▸ **Task prompt**
Lines to return, exactly: from the line with "Mensen en gebouwen" to the line with "woonwijk wandelt en vervolgens een straat met" in the entries below, both included.
━━ Recorded data ━━
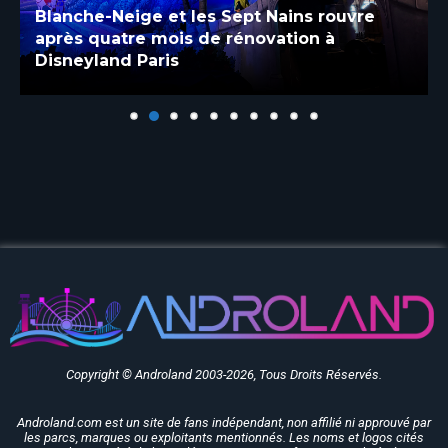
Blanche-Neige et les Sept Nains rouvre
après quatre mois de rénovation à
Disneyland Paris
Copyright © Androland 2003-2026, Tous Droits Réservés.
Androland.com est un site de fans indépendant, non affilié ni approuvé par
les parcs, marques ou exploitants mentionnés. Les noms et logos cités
━━━
━━ Recorded data ━━
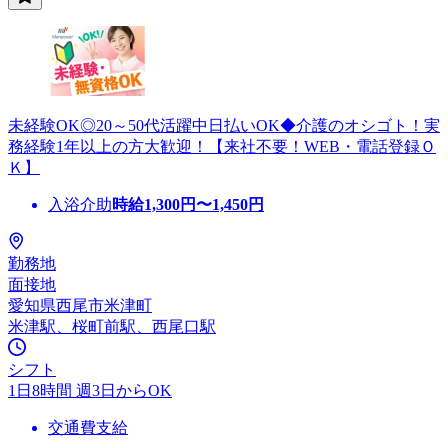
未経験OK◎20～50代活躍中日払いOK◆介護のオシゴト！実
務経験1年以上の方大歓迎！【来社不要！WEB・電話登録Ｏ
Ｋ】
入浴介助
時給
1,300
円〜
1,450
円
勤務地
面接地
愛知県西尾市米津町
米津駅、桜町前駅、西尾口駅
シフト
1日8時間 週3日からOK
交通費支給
━━━
━━ Recorded data ━━
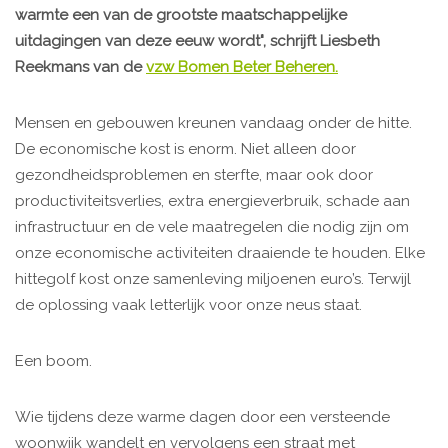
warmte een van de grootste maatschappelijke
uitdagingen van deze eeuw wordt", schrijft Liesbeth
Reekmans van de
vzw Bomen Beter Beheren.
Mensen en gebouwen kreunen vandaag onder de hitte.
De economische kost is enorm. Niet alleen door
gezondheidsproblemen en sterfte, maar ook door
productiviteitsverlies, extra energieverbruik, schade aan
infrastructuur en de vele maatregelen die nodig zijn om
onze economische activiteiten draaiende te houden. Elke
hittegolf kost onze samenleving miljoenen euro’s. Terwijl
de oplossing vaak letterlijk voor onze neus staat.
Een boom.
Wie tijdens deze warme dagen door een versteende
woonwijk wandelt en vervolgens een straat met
━━━
▸ **Task response**
Mensen en gebouwen kreunen vandaag onder de hitte.
De economische kost is enorm. Niet alleen door
gezondheidsproblemen en sterfte, maar ook door
productiviteitsverlies, extra energieverbruik, schade aan
infrastructuur en de vele maatregelen die nodig zijn om
onze economische activiteiten draaiende te houden. Elke
hittegolf kost onze samenleving miljoenen euro’s. Terwijl
de oplossing vaak letterlijk voor onze neus staat.
Een boom.
Wie tijdens deze warme dagen door een versteende
woonwijk wandelt en vervolgens een straat met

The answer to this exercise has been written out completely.